● Prompt
The data that follows should be copied out exactly.

● Data
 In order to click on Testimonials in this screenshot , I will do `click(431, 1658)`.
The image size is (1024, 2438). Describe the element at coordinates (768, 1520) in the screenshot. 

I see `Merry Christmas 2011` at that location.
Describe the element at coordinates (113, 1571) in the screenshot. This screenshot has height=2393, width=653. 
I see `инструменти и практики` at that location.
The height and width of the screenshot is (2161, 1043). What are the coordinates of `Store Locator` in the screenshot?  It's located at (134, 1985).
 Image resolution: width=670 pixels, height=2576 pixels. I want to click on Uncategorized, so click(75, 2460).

● Exercise result
 In order to click on Testimonials in this screenshot , I will do `click(431, 1658)`.
The image size is (1024, 2438). Describe the element at coordinates (768, 1520) in the screenshot. 

I see `Merry Christmas 2011` at that location.
Describe the element at coordinates (113, 1571) in the screenshot. This screenshot has height=2393, width=653. 
I see `инструменти и практики` at that location.
The height and width of the screenshot is (2161, 1043). What are the coordinates of `Store Locator` in the screenshot?  It's located at (134, 1985).
 Image resolution: width=670 pixels, height=2576 pixels. I want to click on Uncategorized, so click(75, 2460).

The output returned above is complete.